You don't think about what you think about before you think about it. That's a brain full, but it really makes perfect sense. Thinking isn't "intentional", it's spontaneous; and that's another way to say it.

An ancient Chinese word for nature is TZU-JAN and it roughly means "the of itself so", or "that which is so of itself" (no "higher powers" need apply). Spontaneity also means "self action". So thinking can be seen as the self activity of that which is so of itself, or if you like, the of itself soing of that which is so of itself.

The "psychological problem" here (and it's a monster) is that everyone wants to think that human existence is an intentional activity, but it is not now, never has been, and never will be an intentional process.

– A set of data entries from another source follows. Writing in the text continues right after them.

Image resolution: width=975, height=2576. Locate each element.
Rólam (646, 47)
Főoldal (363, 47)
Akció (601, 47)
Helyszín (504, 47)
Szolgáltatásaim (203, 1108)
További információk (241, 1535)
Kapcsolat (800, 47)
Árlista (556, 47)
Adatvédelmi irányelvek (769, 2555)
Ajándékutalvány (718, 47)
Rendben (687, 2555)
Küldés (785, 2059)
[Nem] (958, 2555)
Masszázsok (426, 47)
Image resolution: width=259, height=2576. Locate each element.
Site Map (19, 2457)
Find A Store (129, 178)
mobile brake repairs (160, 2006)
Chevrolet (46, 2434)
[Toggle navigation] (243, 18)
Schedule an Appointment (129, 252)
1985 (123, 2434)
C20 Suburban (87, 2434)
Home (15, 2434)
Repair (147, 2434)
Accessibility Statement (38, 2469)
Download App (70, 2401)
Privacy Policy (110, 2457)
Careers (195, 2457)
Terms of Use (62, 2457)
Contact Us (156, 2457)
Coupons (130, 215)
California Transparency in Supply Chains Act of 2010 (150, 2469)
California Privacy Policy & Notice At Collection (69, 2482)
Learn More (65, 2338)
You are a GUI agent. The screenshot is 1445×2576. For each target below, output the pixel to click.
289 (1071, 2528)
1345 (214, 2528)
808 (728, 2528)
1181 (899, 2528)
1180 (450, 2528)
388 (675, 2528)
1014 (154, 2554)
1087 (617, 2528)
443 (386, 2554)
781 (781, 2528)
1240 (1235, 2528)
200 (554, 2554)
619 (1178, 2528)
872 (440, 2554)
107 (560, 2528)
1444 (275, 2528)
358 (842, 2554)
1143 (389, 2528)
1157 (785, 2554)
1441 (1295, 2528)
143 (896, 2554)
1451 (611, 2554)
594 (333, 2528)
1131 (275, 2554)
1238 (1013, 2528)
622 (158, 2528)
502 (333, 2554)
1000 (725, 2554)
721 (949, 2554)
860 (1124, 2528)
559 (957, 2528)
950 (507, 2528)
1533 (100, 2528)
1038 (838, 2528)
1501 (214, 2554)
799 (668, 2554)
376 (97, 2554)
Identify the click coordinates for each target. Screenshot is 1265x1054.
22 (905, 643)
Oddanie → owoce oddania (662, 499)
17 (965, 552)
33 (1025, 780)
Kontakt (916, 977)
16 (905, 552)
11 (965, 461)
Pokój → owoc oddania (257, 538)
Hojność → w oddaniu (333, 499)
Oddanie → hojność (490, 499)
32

"Decisions", for example, are never "decided" (by a separate self decider?); they simply come into form when ripeness is all. It's a little like an apple orchard. The orchard doesn't "make" the apples like a shoemaker makes shoes: the apples are simply the coming into form of orchard process -- as the orchard process is the coming into form of meta orchard process.

It's all part of the spontaneous, nondualistic, immediacy of being alive. Nowing is realitying and thinking isn't "caused" by a thinker. Indeed, the thinker identity is a certain mode of thinking.

The shattering thing to see here (not necessarily "bad" shattering) is that LIFE IS ALWAYS SPONTANEOUS. It’s the being myselfing of that which is already the case. No duality, no intentionality.

Only Nowing.

Experiencing these things all the way through mutates human existence.